Magazine France

Puisqu'on vous dit que le niveau monte

Publié le 19 janvier 2008 par Roman Bernard
Figaro ne pouvait qu'être attiré ce jeudi par le titre de la chronique de la philosophe Chantal Delsol, intitulée Eh bien si, notre jeunesse est brillante. Un titre en guise de démenti aux thèses des déclinistes, supposés dominants dans la classe politique et les médias. Pour les théoriciens du déclin, dont j'entends les thèses sans les partager toutes, c'est notamment au niveau de la transmission inter-générationnelle que s'opère une régression, en France et dans tout le monde occidental. Ce qui conduit certains d'entre eux, parfois jeunes, à considérer la jeunesse actuelle comme inculte, ignare, attardée.
Leurs opposants répliquent souvent, comme c'est le cas dans la chronique occurente, par un sophisme plus éculé encore que l'idée du déclin : ils prétextent du fait que les Anciens, Grecs et Romains, au faîte de leur puissance, se plaignaient déjà de la décadence de leurs cadets, pour discréditer l'idée même du déclin. On se demande alors, s'ils n'étaient pas décadents, pourquoi les cités grecques et l'Empire romain ont disparu. Quand on leur objecte cet argument rationnel, raisonnable, les anti-déclinistes, soudain fatalistes, considèrent que c'est le mouvement normal de l'histoire universelle. Qu'on n'y peut rien. Une manière commode de ne pas se poser les questions qui s'imposent, notamment en matière d'éducation. Pas seulement l'éducation par l'école, forcément restrictive car limitée à la transmission des savoirs, mais aussi celle assurée -ou non- par les parents et par les médias.
Pour la philosophe, l'évolution d'une culture "du temps" à une culture "de l'espace" explique que la jeunesse cultivée d'aujourd'hui ne connaisse que très mal la culture classique, reposant notamment sur l'histoire et la littérature, auxquelles ils lui auraient substitué une culture plus superficielle, certes, mais beaucoup plus vaste.
Cette idée n'est pas dénuée de vérité.
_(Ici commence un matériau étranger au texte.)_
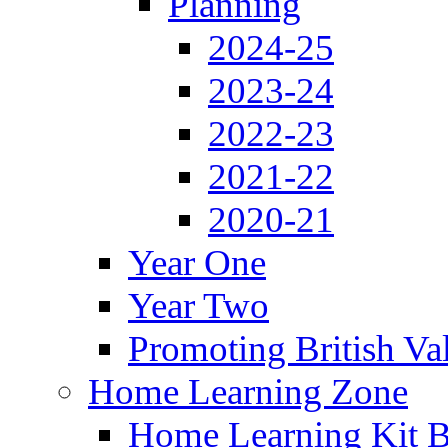
Planning
2024-25
2023-24
2022-23
2021-22
2020-21
Year One
Year Two
Promoting British Va
Home Learning Zone
Home Learning Kit 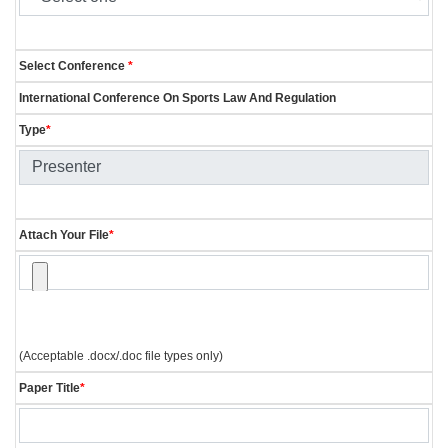
Select Conference
*
International Conference On Sports Law And Regulation
Type
*
Attach Your File
*
(Acceptable .docx/.doc file types only)
Paper Title
*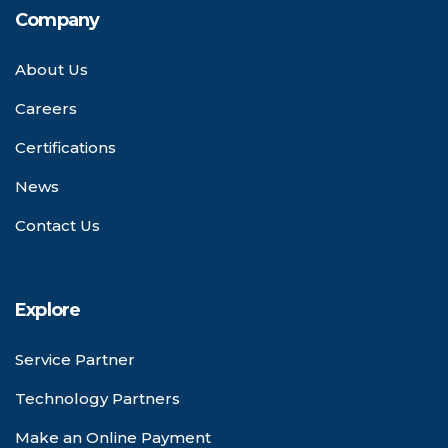
Company
About Us
Careers
Certifications
News
Contact Us
Explore
Service Partner
Technology Partners
Make an Online Payment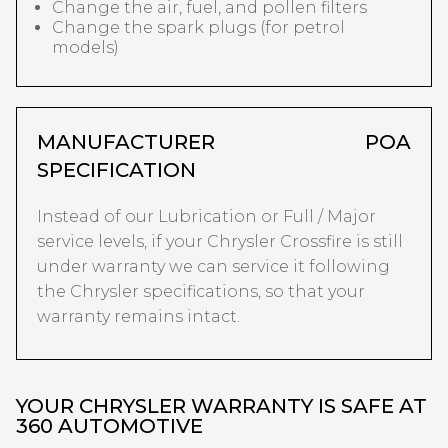
Change the air, fuel, and pollen filters
Change the spark plugs (for petrol
models)
MANUFACTURER
POA
SPECIFICATION
Instead of our Lubrication or Full / Major
service levels, if your Chrysler Crossfire is still
under warranty we can service it following
the Chrysler specifications, so that your
warranty remains intact.
YOUR CHRYSLER WARRANTY IS SAFE AT
360 AUTOMOTIVE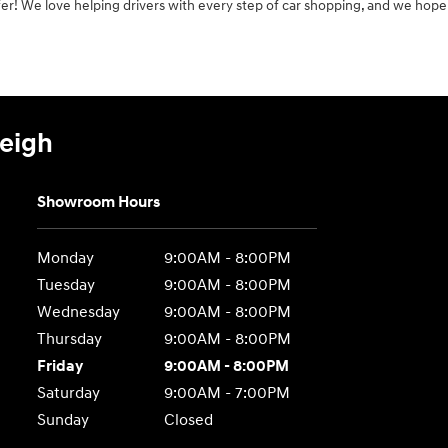
er! We love helping drivers with every step of car shopping, and we hope
leigh
Showroom Hours
Monday
9:00AM - 8:00PM
Tuesday
9:00AM - 8:00PM
Wednesday
9:00AM - 8:00PM
Thursday
9:00AM - 8:00PM
Friday
9:00AM - 8:00PM
Saturday
9:00AM - 7:00PM
Sunday
Closed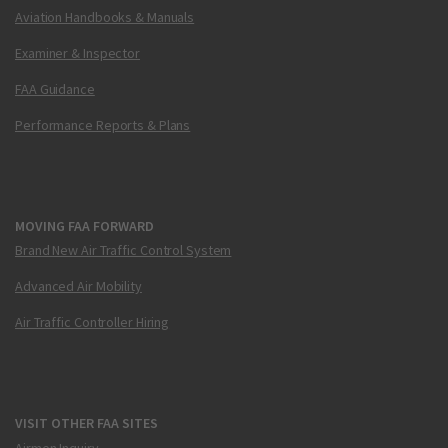
Aviation Handbooks & Manuals
Examiner & Inspector
FAA Guidance
Performance Reports & Plans
MOVING FAA FORWARD
Brand New Air Traffic Control System
Advanced Air Mobility
Air Traffic Controller Hiring
VISIT OTHER FAA SITES
Airmen Inquiry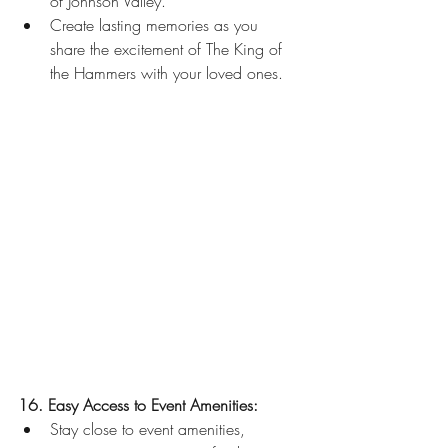
of Johnson Valley.
Create lasting memories as you 
share the excitement of The King of 
the Hammers with your loved ones.
16. Easy Access to Event Amenities:
Stay close to event amenities, 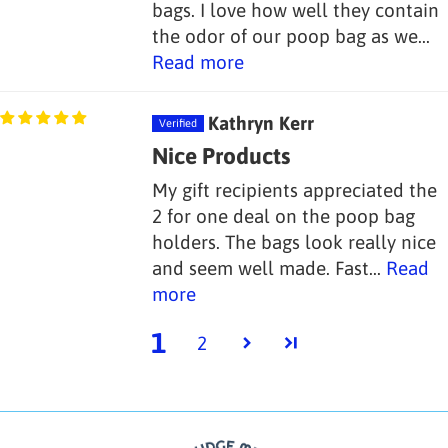
bags. I love how well they contain
the odor of our poop bag as we...
Read more
Kathryn Kerr
Nice Products
My gift recipients appreciated the
2 for one deal on the poop bag
holders. The bags look really nice
and seem well made. Fast...
Read
more
1
2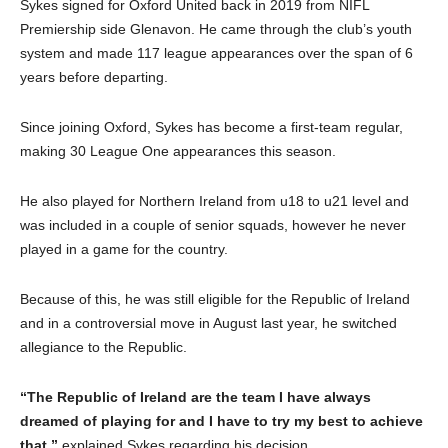
Sykes signed for Oxford United back in 2019 from NIFL
Premiership side Glenavon. He came through the club’s youth
system and made 117 league appearances over the span of 6
years before departing.
Since joining Oxford, Sykes has become a first-team regular,
making 30 League One appearances this season.
He also played for Northern Ireland from u18 to u21 level and
was included in a couple of senior squads, however he never
played in a game for the country.
Because of this, he was still eligible for the Republic of Ireland
and in a controversial move in August last year, he switched
allegiance to the Republic.
“The Republic of Ireland are the team I have always
dreamed of playing for and I have to try my best to achieve
that,”
explained Sykes regarding his decision.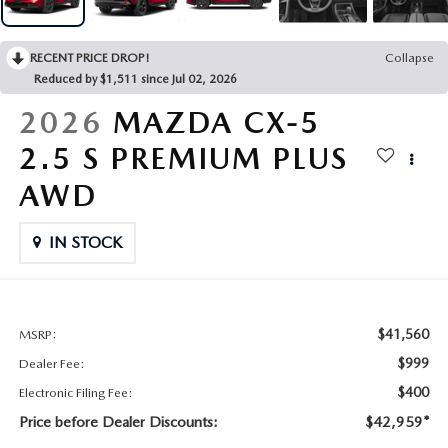
CONTACT US
2026 MAZDA CX-70
RECENT PRICE DROP!
Collapse
BUY SMART – BE HAPPY® PROMISES
Reduced by $1,511 since Jul 02, 2026
REVIEWS
2026
MAZDA CX-5
2.5 S PREMIUM PLUS
SUPPORTED CHARITIES
AWD
360 VIRTUAL DEALERSHIP TOUR
IN STOCK
CAREERS
DARE TO COMPARE
$41,560
MSRP:
$999
Dealer Fee:
REVIEW LINKS
$400
Electronic Filing Fee:
Price before Dealer Discounts:
$42,959*
FTC PRESS RELEASE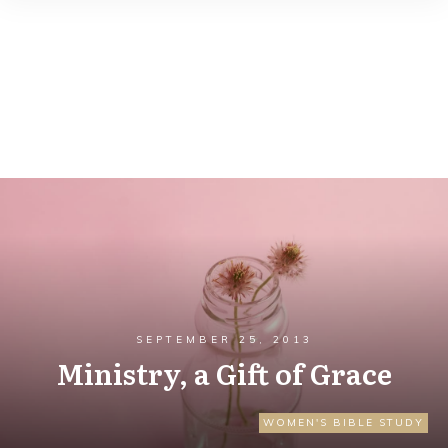
SEPTEMBER 25, 2013
Ministry, a Gift of Grace
WOMEN'S BIBLE STUDY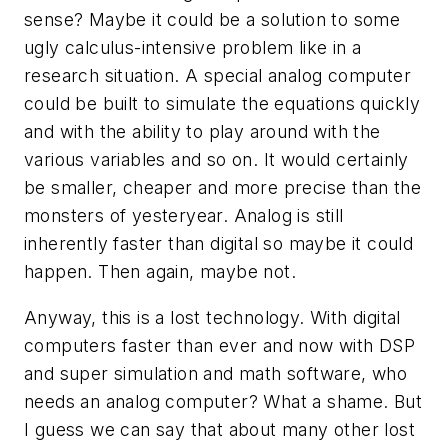
sense? Maybe it could be a solution to some
ugly calculus-intensive problem like in a
research situation. A special analog computer
could be built to simulate the equations quickly
and with the ability to play around with the
various variables and so on. It would certainly
be smaller, cheaper and more precise than the
monsters of yesteryear. Analog is still
inherently faster than digital so maybe it could
happen. Then again, maybe not.
Anyway, this is a lost technology. With digital
computers faster than ever and now with DSP
and super simulation and math software, who
needs an analog computer? What a shame. But
I guess we can say that about many other lost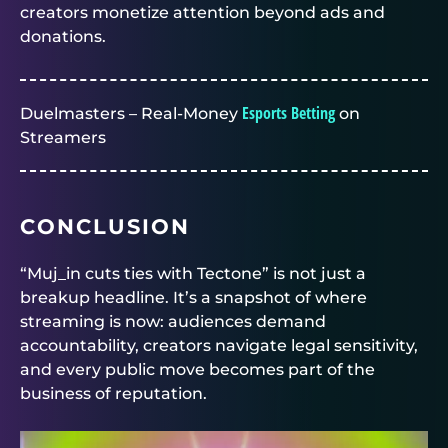
creators monetize attention beyond ads and
donations.
Esports Betting
Duelmasters – Real-Money
on
Streamers
CONCLUSION
“Muj_in cuts ties with Tectone” is not just a
breakup headline. It’s a snapshot of where
streaming is now: audiences demand
accountability, creators navigate legal sensitivity,
and every public move becomes part of the
business of reputation.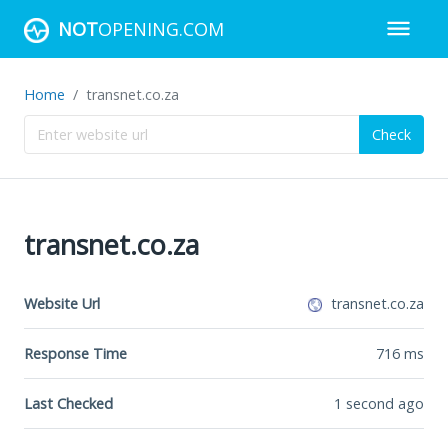
NOT
OPENING.COM
Home
transnet.co.za
Check
transnet.co.za
Website Url
transnet.co.za
Response Time
716
ms
Last Checked
1 second ago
Parmi les érudits -ou prétendus tels- des générations antérieures, tous n'avaient pas voyagé, et très peu parlaient couramment une langue étrangère. Ce n'est plus le cas aujourd'hui, puisqu'il est désormais -et je m'en réjouis- indispensable de parler une langue étrangère, prioritairement l'anglais, pour prétendre à l'érudition. Cette évolution a eu le mérite de décloisonner la culture française, de l'enrichir des autres, souvent au prix d'un dangereux relativisme, mais, en ce qui me concerne, cela a développé la conscience de ma propre identité, puisque c'est à l'occasion de mes pérégrinations que j'ai pu vraiment comprendre ce qu'était la France, sa langue, sa culture, ses valeurs.
Pour autant, contrairement à la philosophe, je suis loin de ne voir que des côtés positifs à cette évolution inéluctable, séduisante, mais potentiellement dangereuse :
Notre étudiant a abandonné le temps pour habiter l'espace. Ce sont les lieux qui l'intéressent davantage que les époques, et la géographie triomphe de l'histoire.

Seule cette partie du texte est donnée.